E allora ecco che il ddl ha raccolto sotto il proprio ombrello protettivo le convivenze in senso ampio, facendo intendere tuttavia come anche le coppie gay vadano intese come tali. La senatrice Cirinnà nei mesi scorsi è già stata protagonista di duri scontri con i rappresentanti dei comitati in difesa della famiglia che l’hanno accusata di voler distruggere l’istituto del matrimonio, accusa che le stanno lanciando anche i colleghi della sua stessa maggioranza, i cattolici del Pd e quelli del Nuovo centrodestra in particolare. 

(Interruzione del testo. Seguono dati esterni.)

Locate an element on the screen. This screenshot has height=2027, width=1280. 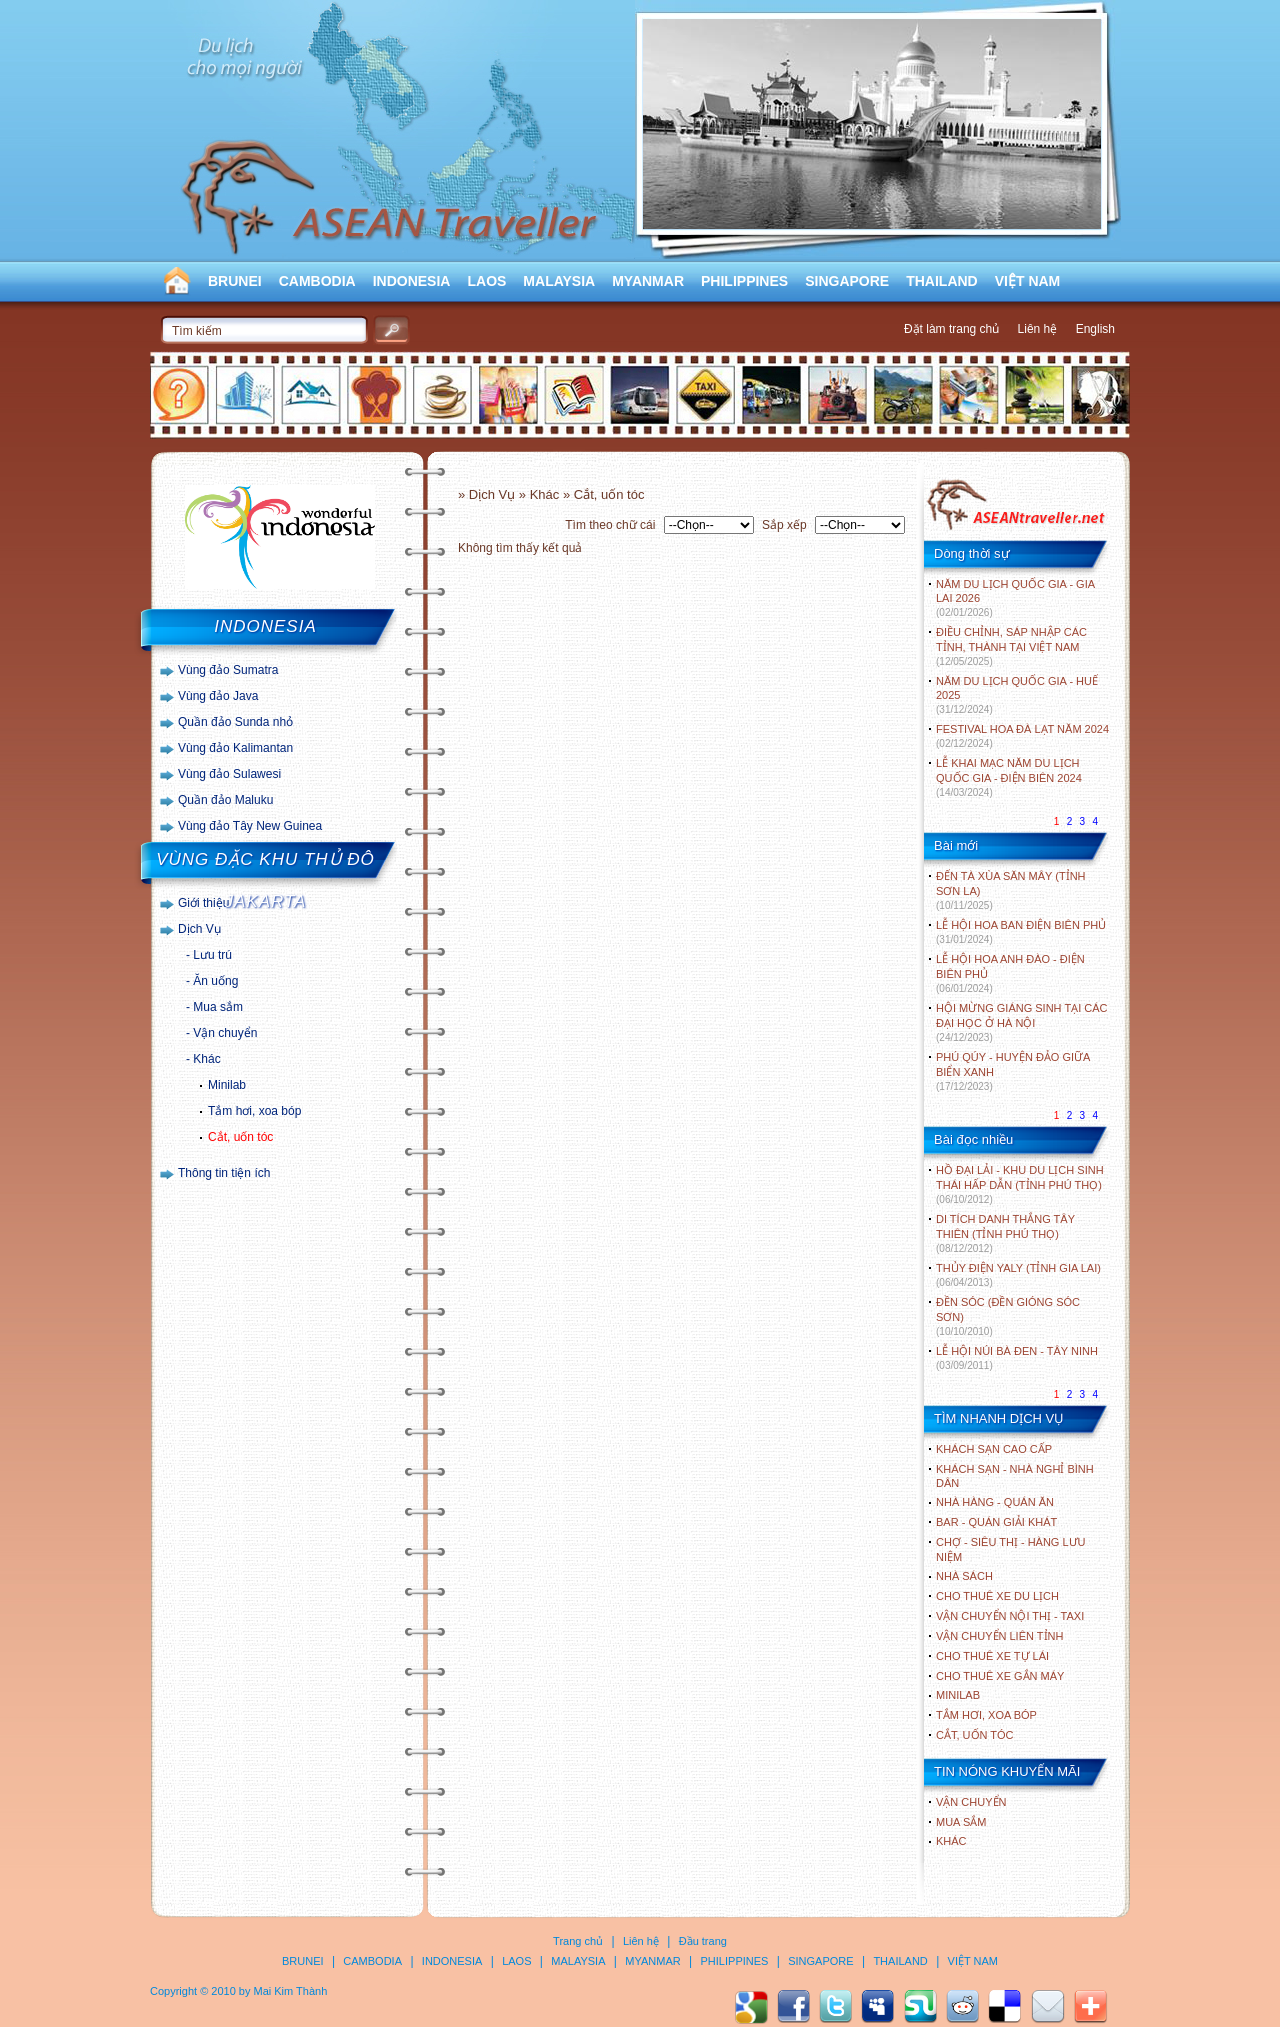
INDONESIA is located at coordinates (412, 281).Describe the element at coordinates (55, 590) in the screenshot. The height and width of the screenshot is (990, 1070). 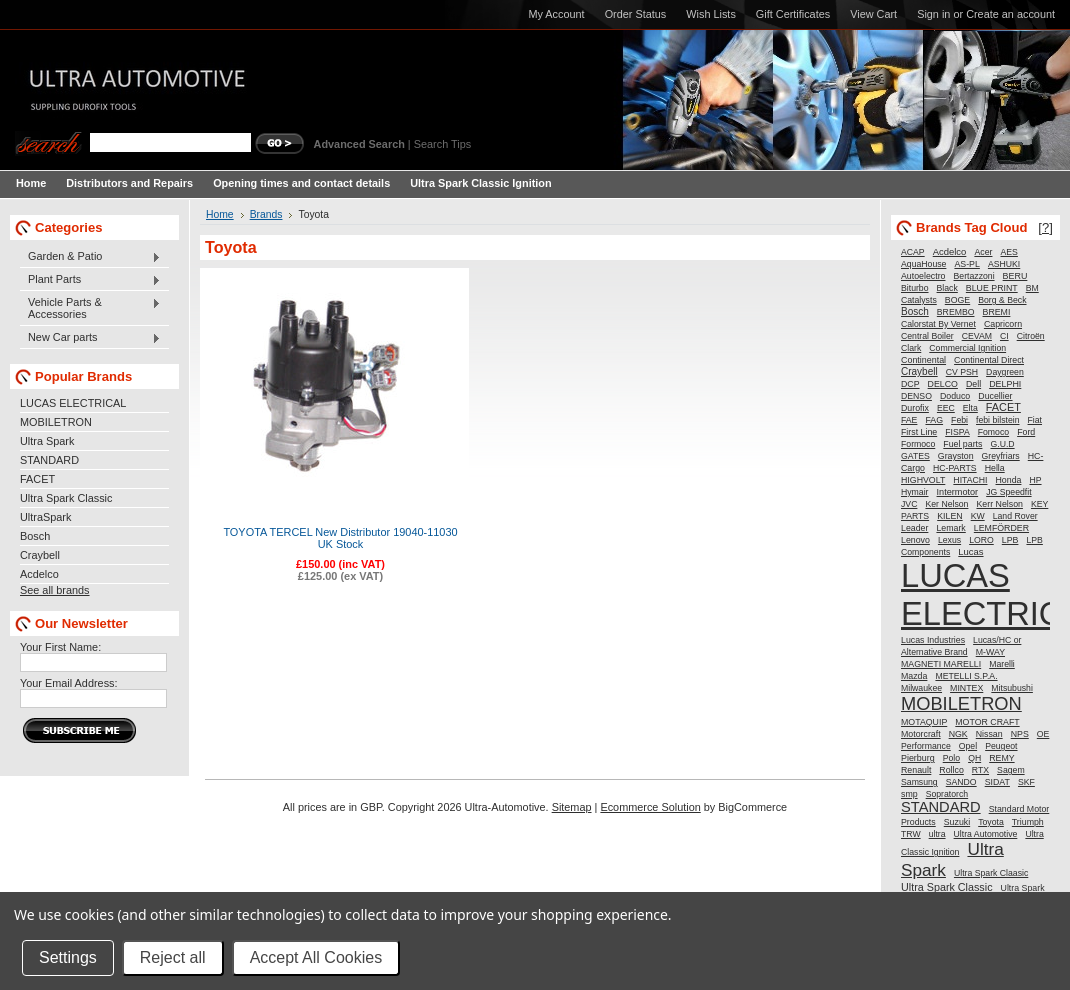
I see `See all brands` at that location.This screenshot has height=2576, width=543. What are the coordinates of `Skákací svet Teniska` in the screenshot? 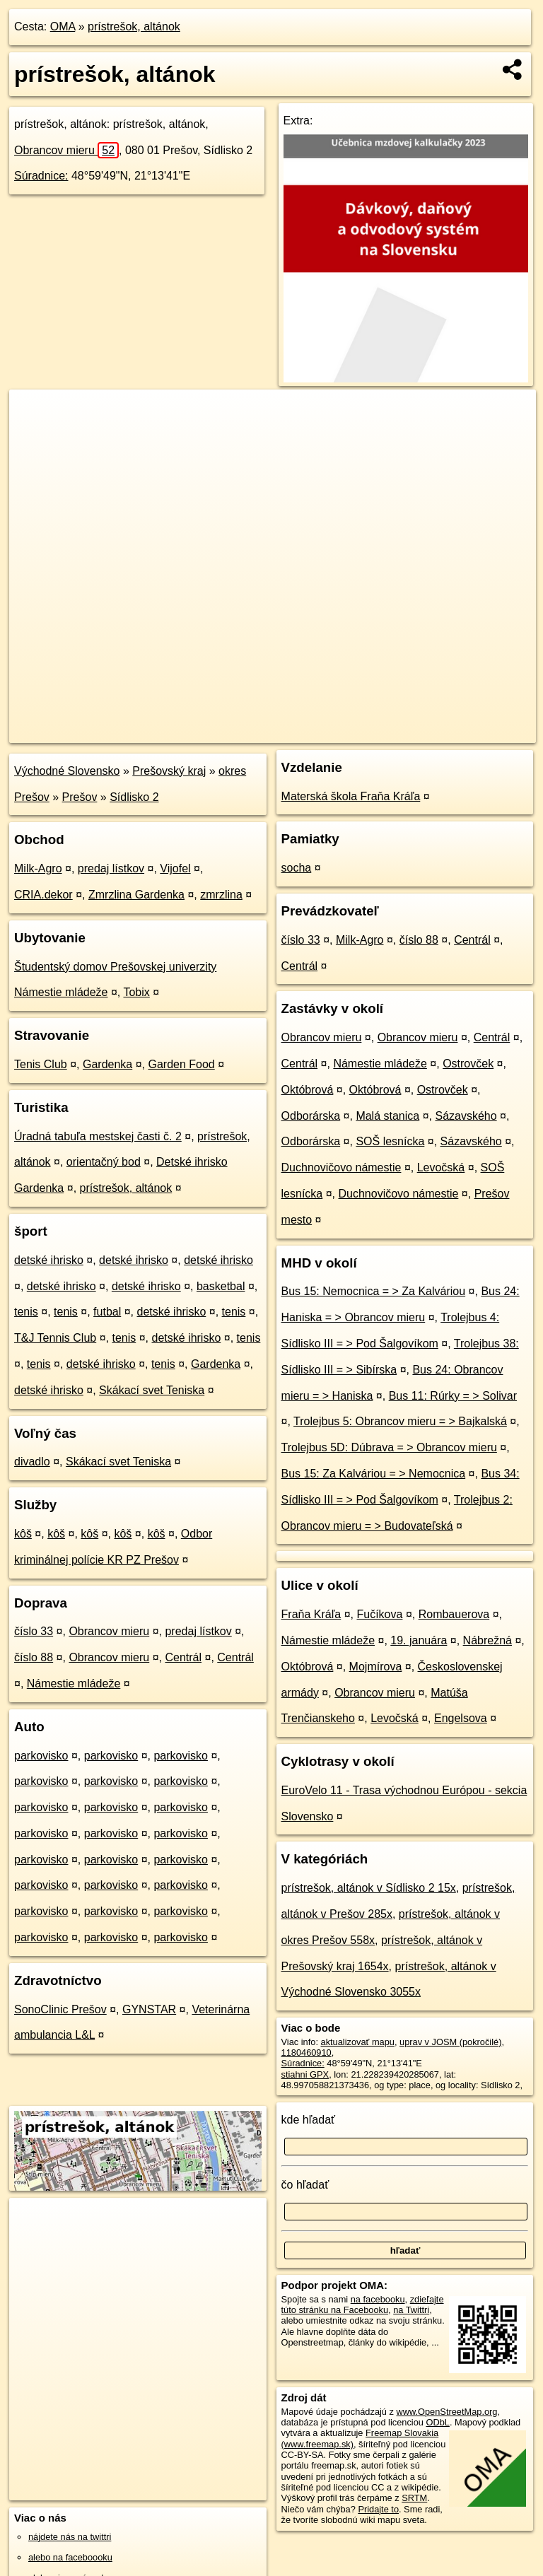 It's located at (151, 1390).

La strada per l’approvazione del ddl si presenta tutta in salita, soprattutto perché da parte cattolica c’è la volontà di marcare stretto il laicismo renziano, figlio più autentico di quella cultura da “cattolico adulto” che provocò la caduta del secondo governo Prodi. La presunzione cioè di essere cattolici ma autonomi dalle gerarchie e di non farsi dettare l’agenda delle riforme dai vescovi, nella convinzione che l’etica sia da separare rispetto alla politica. E difatti il premier per primo ebbe a rivendicare la necessità di riconoscere diritti alle unioni di fatto, comprese quelle gay beccandosi le ire dei vescovi, che invece sempre più spesso sembrano flirtare alla perfezione con il partito di Alfano. 

Vedremo come andrà a finire la partita del ddl Cirinnà ma che sui temi etici sarebbe andata in crisi l’unità della coalizione di governo e sarebbe stata a dura prova la tenuta della maggioranza, questo era prevedibile da tempo, come da noi annunciato in tempi non sospetti.